0

Let $\mathcal{X}, \|\cdot\|_p$ be a metric space where $\mathcal{X}\subseteq \mathbb{R}^n$ and $\mathcal{P}(\mathcal{X})$ the set of probability measures on that space. A paper I am reading defines the Total Variation Distance between two distributions $P, Q \in \mathcal{P}(\mathcal{X})$ as follows: $$\text{TV}(P, Q) = \frac{1}{2} \int_\mathcal{X} |dP(x) - dQ(x)|$$ I'm used to integrals like $\int f(x) dx$ and found this post which explains the notion behind something like $\int f(x) dP(x)$. However, I don't understand the $|dP(x) - dQ(x)|$ part - how would we integrate over the absolute value of two different infinitesimally small elements taken from two distributions? I would be grateful if someone could provide some intuition behind this or some keywords/topics I would need to read about to understand this.

1 Answers1

0

I think it refers to the following:

The set of (finite) measures on a space can be made into a normed space.

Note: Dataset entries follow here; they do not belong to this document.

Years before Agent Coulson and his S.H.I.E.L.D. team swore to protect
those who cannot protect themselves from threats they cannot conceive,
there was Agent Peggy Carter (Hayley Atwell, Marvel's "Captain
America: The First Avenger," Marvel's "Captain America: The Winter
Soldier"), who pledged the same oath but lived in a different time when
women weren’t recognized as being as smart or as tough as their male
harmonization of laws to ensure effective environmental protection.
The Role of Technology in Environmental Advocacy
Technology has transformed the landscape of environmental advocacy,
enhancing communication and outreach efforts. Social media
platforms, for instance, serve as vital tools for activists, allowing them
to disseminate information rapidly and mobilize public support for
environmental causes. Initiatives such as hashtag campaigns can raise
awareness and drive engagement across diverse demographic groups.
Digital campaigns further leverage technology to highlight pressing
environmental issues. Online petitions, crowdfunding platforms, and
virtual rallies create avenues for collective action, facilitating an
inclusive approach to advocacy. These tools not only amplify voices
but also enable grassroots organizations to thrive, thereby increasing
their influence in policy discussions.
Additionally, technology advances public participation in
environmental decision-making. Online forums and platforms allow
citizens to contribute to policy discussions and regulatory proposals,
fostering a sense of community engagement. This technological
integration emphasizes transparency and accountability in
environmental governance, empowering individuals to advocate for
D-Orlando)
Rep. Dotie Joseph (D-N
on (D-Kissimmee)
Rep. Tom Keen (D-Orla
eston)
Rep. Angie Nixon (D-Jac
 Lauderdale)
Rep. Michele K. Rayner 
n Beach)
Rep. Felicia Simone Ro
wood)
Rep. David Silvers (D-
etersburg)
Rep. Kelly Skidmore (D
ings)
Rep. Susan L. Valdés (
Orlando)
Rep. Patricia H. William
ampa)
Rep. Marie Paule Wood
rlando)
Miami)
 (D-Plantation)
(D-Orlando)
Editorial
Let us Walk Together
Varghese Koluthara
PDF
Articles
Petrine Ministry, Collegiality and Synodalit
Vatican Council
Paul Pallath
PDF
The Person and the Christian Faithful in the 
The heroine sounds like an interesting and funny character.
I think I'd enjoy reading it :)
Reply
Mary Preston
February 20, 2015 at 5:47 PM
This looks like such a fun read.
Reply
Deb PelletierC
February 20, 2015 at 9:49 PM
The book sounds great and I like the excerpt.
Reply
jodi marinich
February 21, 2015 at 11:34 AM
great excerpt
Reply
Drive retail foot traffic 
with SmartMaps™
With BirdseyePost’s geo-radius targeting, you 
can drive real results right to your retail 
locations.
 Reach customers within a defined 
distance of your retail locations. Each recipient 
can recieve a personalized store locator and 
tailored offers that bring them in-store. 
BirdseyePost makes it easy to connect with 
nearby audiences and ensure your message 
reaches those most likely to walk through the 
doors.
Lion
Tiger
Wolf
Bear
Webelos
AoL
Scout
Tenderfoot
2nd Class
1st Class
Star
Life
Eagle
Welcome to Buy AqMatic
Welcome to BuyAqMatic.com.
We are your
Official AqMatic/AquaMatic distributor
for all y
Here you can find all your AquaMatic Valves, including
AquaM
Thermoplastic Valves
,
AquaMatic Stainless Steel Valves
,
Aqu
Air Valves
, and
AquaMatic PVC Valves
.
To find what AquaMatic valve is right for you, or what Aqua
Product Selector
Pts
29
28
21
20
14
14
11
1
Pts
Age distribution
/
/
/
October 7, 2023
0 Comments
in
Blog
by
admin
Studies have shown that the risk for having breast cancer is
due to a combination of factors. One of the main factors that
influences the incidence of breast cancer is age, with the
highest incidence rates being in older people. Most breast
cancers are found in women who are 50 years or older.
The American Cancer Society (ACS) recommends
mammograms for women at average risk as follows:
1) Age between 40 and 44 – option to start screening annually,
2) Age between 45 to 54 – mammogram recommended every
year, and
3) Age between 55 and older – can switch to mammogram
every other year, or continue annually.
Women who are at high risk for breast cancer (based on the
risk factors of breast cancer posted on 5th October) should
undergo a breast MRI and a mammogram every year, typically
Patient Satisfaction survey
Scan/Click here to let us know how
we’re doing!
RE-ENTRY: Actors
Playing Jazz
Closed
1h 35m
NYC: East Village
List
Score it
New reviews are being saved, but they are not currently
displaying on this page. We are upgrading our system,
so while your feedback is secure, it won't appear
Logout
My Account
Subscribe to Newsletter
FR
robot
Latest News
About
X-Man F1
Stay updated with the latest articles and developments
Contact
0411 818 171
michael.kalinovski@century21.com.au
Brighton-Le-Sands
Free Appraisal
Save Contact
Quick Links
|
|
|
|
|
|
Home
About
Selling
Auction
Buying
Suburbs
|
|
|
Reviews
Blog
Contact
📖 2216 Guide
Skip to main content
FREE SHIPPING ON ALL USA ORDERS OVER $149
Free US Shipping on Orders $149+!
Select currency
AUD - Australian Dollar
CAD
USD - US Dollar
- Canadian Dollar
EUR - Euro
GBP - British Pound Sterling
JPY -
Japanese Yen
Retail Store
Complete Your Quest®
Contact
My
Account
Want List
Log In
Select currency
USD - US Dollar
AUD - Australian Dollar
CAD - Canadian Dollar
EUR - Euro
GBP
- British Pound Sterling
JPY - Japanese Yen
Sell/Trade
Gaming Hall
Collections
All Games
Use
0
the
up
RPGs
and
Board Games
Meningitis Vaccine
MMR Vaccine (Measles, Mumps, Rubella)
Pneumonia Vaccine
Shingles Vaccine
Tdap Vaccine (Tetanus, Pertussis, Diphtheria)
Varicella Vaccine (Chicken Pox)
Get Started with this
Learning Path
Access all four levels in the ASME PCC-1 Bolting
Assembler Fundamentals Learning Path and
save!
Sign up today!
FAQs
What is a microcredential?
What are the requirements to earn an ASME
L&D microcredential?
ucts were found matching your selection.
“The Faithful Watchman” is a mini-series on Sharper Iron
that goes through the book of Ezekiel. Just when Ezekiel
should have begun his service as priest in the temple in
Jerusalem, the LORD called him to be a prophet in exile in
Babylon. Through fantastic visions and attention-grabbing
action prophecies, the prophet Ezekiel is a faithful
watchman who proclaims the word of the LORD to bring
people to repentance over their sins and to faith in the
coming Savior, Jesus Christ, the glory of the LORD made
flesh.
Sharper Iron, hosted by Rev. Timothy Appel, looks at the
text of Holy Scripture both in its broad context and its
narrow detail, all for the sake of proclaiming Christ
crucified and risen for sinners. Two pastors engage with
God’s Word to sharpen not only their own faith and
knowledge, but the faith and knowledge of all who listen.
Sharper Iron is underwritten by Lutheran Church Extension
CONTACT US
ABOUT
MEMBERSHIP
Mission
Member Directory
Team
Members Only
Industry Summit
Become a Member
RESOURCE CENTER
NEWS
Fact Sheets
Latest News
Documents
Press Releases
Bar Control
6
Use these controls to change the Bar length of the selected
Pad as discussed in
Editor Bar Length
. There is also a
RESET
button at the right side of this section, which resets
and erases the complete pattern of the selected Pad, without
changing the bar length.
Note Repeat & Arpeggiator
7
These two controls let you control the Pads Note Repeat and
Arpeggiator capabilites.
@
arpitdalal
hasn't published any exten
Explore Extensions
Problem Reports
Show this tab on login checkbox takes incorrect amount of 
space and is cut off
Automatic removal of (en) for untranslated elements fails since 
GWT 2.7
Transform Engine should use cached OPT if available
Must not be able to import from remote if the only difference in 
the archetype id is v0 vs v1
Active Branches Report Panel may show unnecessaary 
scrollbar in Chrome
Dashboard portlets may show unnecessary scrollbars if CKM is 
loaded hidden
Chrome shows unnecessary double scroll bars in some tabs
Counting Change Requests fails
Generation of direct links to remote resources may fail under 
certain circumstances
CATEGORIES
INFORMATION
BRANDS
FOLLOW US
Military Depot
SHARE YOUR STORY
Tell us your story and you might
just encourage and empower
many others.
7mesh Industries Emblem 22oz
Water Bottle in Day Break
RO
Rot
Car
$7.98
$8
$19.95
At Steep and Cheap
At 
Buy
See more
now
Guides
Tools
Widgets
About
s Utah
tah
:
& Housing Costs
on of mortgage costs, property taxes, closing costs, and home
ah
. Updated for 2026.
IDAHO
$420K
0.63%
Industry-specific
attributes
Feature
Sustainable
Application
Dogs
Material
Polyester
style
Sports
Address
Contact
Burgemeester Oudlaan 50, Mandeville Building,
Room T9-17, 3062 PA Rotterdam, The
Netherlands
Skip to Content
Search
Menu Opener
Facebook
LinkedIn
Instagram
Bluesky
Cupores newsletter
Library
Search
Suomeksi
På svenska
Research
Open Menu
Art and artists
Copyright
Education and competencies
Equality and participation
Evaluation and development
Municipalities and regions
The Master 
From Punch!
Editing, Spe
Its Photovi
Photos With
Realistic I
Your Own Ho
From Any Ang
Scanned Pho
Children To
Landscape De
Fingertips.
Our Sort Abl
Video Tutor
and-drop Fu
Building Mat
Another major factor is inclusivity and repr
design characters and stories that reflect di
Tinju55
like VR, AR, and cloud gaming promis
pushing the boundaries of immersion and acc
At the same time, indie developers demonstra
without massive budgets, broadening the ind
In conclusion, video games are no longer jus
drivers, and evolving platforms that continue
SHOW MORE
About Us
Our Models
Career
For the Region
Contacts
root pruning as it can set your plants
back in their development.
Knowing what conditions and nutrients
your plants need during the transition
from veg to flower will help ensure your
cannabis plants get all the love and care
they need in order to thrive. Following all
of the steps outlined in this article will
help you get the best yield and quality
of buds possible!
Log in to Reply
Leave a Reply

The norm of a measure is given by $$|\mu|=\sup \sum_i |\mu(A_i)|$$ where the supremum is taken over all partitions $(A_i)_{i \in \mathbb{N}}$ of the sample space.

Hence, you can think of $\mathrm{d}P-\mathrm{d}Q$ as a new measure $\mathrm{d}\mu$ and then the TV reduces to $0.5$ times the norm of this measure.

P.Jo
  • 839